"anonymized PD" nor "compositions of data" cease to be personal data.

tanjimajuha20 · Post by **tanjimajuha20** » Sun Jan 19, 2025 8:30 am

Next is the regulatorspeaksthe following: "It is expected that the document will not result in significant costs to business." In addition, the document statesis comingonly about anonymized data - personal information will not be transferred, which is strictly stipulated by law.

A reasonable question arises: how can PD not be transferred if no other data in the definitions specified by law exists? That is, we are told that PD will not be transferred (and we remember that everything that can be transferred, according to the law, is personal data), and, in order not to outrage citizens, a new indonesia telegram concept of anonymized data appears in public argumentation, which is also described in quite some detaildescribedHead of the State Duma Committee on Information Policy Alexander Khinshtein.

"There is a position of our committee," Khinshtein emphasized. "We believe that until there is complete certainty and conviction among all of us that processed, anonymized, and converted into big data cannot be returned back, that is, de-anonymized, until that moment there can be no talk of transferring big data."

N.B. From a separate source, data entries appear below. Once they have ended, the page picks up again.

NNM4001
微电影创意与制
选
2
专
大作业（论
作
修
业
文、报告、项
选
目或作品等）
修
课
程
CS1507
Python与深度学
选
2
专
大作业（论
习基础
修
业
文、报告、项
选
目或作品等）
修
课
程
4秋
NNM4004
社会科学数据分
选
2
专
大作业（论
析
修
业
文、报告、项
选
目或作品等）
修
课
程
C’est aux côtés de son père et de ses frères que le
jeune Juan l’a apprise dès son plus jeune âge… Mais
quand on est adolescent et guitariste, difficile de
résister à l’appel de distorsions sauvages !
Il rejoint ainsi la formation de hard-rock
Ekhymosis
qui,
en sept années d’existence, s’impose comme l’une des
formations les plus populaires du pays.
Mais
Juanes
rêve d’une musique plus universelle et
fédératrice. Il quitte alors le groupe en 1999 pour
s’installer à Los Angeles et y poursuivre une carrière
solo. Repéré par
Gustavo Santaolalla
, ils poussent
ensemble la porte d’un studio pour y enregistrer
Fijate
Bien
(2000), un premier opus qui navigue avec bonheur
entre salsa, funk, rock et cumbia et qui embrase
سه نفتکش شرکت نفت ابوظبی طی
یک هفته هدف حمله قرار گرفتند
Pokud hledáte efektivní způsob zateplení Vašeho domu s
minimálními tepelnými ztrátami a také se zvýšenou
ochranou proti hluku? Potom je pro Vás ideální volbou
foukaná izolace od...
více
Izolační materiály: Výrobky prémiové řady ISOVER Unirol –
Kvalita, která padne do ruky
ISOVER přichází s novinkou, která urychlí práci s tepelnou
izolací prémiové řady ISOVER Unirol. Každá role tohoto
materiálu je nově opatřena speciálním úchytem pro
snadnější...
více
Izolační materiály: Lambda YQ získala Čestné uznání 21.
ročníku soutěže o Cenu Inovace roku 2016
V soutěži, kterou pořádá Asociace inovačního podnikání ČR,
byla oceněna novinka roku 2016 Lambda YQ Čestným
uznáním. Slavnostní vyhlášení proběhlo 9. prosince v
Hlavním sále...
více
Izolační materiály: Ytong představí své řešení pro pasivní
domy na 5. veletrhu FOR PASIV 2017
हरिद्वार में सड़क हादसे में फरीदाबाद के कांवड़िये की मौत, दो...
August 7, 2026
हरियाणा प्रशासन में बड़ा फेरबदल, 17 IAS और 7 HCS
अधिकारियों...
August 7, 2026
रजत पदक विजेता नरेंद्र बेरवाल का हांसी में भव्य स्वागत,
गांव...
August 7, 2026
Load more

But, unfortunately, the facts tell us the opposite: according to the law, amendments to which were proposed by the committee itself, only personal data will be transferred to Gosozero.

Remove the contradiction

Thus, a direct logical contradiction arises both within the law and in the conceptual sense - it turns out that "Schrödinger data" are legally transferred and combined, personal and non-personal at the same time. That is, no matter how much you depersonalize the data, it will remain personal. It seems that the law still wanted to single out the category of non-personal data, but their legal status was not changed and for some reason they remain personal.

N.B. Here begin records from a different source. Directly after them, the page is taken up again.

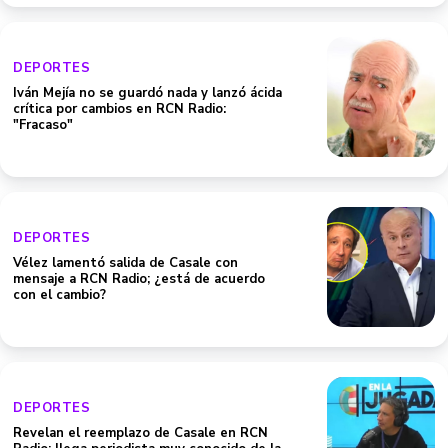
DEPORTES
Iván Mejía no se guardó nada y lanzó ácida
crítica por cambios en RCN Radio:
"Fracaso"
DEPORTES
Vélez lamentó salida de Casale con
mensaje a RCN Radio; ¿está de acuerdo
con el cambio?
DEPORTES
Revelan el reemplazo de Casale en RCN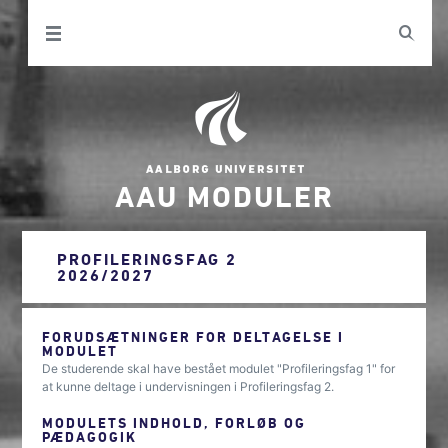
AAU MODULER
PROFILERINGSFAG 2
2026/2027
FORUDSÆTNINGER FOR DELTAGELSE I
MODULET
De studerende skal have bestået modulet "Profileringsfag 1" for
at kunne deltage i undervisningen i Profileringsfag 2.
MODULETS INDHOLD, FORLØB OG
PÆDAGOGIK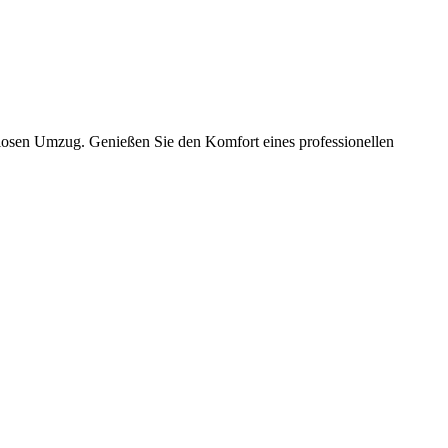
slosen Umzug. Genießen Sie den Komfort eines professionellen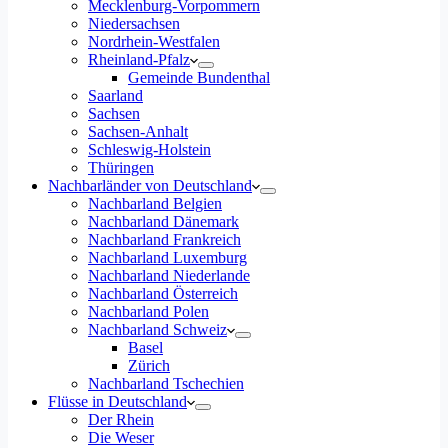
Mecklenburg-Vorpommern
Niedersachsen
Nordrhein-Westfalen
Rheinland-Pfalz
Gemeinde Bundenthal
Saarland
Sachsen
Sachsen-Anhalt
Schleswig-Holstein
Thüringen
Nachbarländer von Deutschland
Nachbarland Belgien
Nachbarland Dänemark
Nachbarland Frankreich
Nachbarland Luxemburg
Nachbarland Niederlande
Nachbarland Österreich
Nachbarland Polen
Nachbarland Schweiz
Basel
Zürich
Nachbarland Tschechien
Flüsse in Deutschland
Der Rhein
Die Weser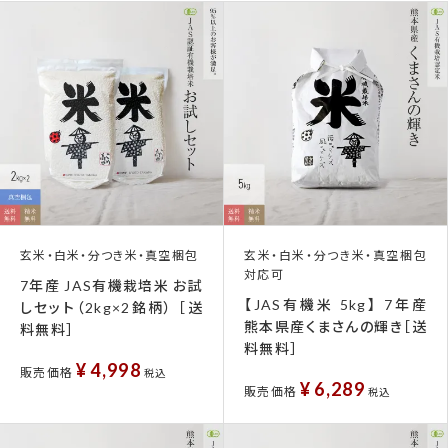
玄米・白米・分つき米・真空梱包
玄米・白米・分つき米・真空梱包
対応可
7年産 JAS有機栽培米 お試
【JAS有機米 5kg】 7年産
しセット（2kg×2銘柄） ［送
熊本県産くまさんの輝き［送
料無料］
料無料］
¥
4,998
販売価格
税込
¥
6,289
販売価格
税込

The only possible way out of this logical impasse is a legislative definition of the moment of transition of personal data into irreversibly depersonalized or anonymized data and in this regard already non-personal with the introduction of a corresponding consistent concept into the law. And when operating with such data, it is necessary to completely eliminate the risks of identifying the data subject from their depersonalized array. The corresponding methodology must be developed taking into account the existing technical and information capabilities and enshrined in regulatory documents. Only then will the law be able to solve the tasks facing it (to ensure a guarantee of the security of PD and regulate the circulation of OD) and will correspond to both the position of legislators and common sense.